Editor’s Note: This post was originally published in September 2015 and has been updated for accuracy and current pricing as of June 30,2026.


Top 5 Vierlings: The Rarest & Most Expensive Hunting Rifles In The World (5:32 Merkel 96K Drilling)


Frequently Asked Questions

  1. How much is a Merkel 96K Drilling worth today?

    As of June 2026, new Merkel 96K Drilling models start around $4,829, with used and collector examples ranging from roughly $5,250 to over $19,995. The spread comes down to engraving extent, wood grade, and rifle caliber. Always confirm current pricing with a dealer before budgeting for one.

  2. What calibers does the Merkel 96K Drilling come in?

    It pairs a 12 or 20 gauge shotgun barrel set with rifle calibers including .223, .243 Win, 7x57R, 7x65R, .308, .30-06, or 9.3x74R. The buyer selects the rifle caliber at purchase, since it’s matched to the specific hunting application the gun is built for.

  3. How much does the Merkel 96K Drilling weigh?

    The Merkel 96K Drilling weighs approximately 6.83 pounds with its 23.6-inch barrel set and walnut stock. That’s close to a standard double-barreled shotgun, which is part of why the gun handles and swings naturally despite carrying a third rifle barrel underneath the shotgun barrels.

  4. What locking system does the Merkel 96K use?

    The 96K uses a three-position Blitz triple-lock system, controlled by a cocking slide on the stock tang. Depending on where that slide is set, the hunter can fire either the shotgun barrels or the rifle barrel underneath, switching capability without a separate safety or selector to manage.

  5. Is the Merkel 96K Drilling a good first gun?

    No, the Merkel 96K Drilling is not a good first gun. It’s a specialty, premium-priced combination firearm built for an experienced hunter who specifically needs both shotgun and rifle capability in one gun. A new shooter is better served starting with a dedicated, lower-cost shotgun or rifle first.

  6. Where was the Merkel 96K Drilling made?

    The Merkel 96K Drilling is made in Suhl, Germany, a town with a long-standing reputation for fine gunmaking. Merkel has produced drilling-pattern combination guns for close to a century, and the company maintains an in-house team of hand engravers who finish each gun before it ships.

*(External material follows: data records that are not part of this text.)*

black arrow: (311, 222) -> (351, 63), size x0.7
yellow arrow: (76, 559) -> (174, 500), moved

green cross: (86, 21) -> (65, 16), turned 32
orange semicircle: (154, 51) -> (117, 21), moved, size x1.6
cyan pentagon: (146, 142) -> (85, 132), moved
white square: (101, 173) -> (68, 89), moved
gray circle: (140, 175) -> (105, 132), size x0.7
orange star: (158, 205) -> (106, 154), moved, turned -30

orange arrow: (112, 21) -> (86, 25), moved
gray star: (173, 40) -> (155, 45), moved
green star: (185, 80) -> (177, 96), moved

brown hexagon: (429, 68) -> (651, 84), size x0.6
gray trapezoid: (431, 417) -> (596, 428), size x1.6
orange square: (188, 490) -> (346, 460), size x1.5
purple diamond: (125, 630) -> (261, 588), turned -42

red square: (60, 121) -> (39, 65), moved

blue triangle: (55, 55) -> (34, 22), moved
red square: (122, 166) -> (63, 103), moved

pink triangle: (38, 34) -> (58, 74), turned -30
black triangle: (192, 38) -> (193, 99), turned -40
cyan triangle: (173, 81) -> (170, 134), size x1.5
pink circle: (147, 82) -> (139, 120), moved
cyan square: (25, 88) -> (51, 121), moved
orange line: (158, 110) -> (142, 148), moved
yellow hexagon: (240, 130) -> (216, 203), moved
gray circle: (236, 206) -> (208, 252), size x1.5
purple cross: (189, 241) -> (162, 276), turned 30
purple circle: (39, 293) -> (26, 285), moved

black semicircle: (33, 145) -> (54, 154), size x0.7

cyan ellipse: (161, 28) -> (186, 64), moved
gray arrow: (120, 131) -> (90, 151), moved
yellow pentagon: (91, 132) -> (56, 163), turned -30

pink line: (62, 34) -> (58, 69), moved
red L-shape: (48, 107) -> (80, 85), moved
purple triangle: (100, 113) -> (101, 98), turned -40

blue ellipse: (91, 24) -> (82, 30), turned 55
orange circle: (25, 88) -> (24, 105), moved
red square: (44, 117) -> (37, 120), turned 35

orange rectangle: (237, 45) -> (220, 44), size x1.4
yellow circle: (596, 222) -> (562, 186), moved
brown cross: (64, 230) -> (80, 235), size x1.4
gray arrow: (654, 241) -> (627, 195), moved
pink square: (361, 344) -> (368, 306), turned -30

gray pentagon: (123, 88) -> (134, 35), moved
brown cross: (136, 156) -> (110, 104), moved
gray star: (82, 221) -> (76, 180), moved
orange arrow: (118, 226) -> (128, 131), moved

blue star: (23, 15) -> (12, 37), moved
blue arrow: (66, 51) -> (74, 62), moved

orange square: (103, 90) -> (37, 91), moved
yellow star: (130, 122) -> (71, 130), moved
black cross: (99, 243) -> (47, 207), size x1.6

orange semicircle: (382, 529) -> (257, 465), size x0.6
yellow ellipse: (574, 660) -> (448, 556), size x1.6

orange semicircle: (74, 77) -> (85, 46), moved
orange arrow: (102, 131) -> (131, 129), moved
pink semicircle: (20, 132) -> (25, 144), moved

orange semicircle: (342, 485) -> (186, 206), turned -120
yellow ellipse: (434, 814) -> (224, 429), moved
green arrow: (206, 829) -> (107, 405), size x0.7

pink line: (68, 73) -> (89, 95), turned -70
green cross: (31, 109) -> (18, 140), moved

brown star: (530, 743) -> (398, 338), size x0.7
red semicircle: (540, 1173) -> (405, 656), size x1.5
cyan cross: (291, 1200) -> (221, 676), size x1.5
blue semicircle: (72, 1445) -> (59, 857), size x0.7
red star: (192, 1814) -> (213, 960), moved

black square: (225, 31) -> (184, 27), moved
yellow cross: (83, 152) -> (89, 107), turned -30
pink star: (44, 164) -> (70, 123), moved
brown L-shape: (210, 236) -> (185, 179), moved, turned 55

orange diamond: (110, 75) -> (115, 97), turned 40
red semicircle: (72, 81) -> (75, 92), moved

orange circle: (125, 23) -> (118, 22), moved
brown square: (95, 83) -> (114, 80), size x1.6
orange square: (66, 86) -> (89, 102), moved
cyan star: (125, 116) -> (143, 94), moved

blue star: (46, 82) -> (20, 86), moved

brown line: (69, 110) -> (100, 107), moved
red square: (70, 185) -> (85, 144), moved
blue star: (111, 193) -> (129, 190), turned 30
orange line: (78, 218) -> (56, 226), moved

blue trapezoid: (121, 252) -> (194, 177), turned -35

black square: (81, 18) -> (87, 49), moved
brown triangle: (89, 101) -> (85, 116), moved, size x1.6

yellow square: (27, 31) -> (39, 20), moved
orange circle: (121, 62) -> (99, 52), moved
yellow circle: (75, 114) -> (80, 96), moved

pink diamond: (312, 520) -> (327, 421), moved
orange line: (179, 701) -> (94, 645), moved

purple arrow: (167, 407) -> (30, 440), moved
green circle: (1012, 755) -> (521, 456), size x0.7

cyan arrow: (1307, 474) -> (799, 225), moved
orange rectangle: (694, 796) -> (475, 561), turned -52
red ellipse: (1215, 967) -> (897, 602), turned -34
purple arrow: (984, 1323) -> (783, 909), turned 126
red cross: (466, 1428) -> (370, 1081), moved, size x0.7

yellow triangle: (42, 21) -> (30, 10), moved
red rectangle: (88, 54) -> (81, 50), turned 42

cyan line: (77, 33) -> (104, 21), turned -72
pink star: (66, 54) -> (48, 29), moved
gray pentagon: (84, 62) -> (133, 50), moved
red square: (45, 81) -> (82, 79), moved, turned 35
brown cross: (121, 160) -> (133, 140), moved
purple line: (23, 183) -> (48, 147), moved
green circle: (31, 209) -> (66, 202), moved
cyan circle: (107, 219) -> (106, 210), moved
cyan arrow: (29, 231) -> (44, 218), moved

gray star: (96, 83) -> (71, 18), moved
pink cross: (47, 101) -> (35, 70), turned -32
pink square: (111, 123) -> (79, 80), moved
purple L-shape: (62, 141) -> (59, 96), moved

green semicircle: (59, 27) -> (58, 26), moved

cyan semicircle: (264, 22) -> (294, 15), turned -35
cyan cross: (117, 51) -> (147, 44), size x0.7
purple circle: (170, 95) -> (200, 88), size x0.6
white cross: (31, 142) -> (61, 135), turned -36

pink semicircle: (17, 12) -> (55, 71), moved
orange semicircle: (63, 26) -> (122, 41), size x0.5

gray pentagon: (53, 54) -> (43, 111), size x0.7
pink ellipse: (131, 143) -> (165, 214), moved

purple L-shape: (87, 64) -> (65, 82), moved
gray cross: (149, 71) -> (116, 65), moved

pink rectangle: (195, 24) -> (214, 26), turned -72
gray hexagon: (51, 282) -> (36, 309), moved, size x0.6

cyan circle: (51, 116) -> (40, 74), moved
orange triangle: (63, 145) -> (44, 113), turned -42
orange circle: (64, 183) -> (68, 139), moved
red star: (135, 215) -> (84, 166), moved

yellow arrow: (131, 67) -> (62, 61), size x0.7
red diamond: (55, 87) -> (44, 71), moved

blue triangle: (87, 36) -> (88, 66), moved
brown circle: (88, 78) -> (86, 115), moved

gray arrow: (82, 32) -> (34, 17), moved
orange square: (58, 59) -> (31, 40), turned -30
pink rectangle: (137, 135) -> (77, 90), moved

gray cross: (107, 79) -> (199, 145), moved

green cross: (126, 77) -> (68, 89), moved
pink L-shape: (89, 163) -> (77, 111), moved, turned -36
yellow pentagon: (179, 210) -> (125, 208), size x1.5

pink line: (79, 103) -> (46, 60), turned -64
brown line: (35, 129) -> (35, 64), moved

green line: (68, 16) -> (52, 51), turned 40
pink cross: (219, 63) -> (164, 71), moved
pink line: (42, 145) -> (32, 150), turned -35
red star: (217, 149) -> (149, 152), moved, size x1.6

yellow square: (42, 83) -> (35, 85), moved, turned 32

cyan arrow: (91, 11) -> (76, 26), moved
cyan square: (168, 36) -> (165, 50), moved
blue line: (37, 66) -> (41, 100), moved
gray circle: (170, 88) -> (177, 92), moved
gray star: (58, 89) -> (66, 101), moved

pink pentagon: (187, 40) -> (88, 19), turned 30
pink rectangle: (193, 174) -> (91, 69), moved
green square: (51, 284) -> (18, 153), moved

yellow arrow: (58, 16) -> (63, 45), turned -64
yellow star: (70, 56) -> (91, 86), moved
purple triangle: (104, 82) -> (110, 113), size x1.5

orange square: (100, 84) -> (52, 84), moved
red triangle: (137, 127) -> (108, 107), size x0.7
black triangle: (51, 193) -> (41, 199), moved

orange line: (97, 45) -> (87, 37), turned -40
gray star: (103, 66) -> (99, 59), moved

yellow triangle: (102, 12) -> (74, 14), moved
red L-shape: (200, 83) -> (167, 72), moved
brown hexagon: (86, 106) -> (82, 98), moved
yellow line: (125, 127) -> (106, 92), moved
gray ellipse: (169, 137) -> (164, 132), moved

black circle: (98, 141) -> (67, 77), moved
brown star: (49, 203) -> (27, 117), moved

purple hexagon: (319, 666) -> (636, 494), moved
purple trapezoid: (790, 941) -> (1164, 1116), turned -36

  7. Why do prices vary so much between listings?

    Price varies because a drill’s cost is driven less by the base action and more by three factors: hand engraving, walnut grade, and rifle caliber rarity. A plain-grade gun in a common caliber sits at the low end of the range. A heavily engraved gun in a rare caliber sits well above it.

  8. Who is the Merkel 96K Drilling actually built for?

    A drilling makes the most sense for a hunter who routinely encounters both bird and big game in the same outing and wants one gun instead of two. If you only hunt one category of game, a dedicated shotgun or rifle will outperform a combination gun for the same money.

  9. How does the 96K differ from other Merkel drilling models?

    The 96K is the standard entry point into Merkel’s drilling lineup, built as a basic two-barrel shotgun with a single rifle barrel attached underneath. Other Merkel configurations, like the Doppelbüchsdrilling, add a second rifle barrel instead of a shotgun pairing, changing both weight and intended hunting application.

  10. What should I check before buying a used Merkel 96K Drilling?

    Confirm the rifle caliber matches the ammunition you can actually source, inspect the engraving and wood grade against the asking price, and verify the locking system and barrels are in proper working order, ideally through a dealer inspection. Because pricing varies so widely, get a current appraisal rather than trusting an old listed price.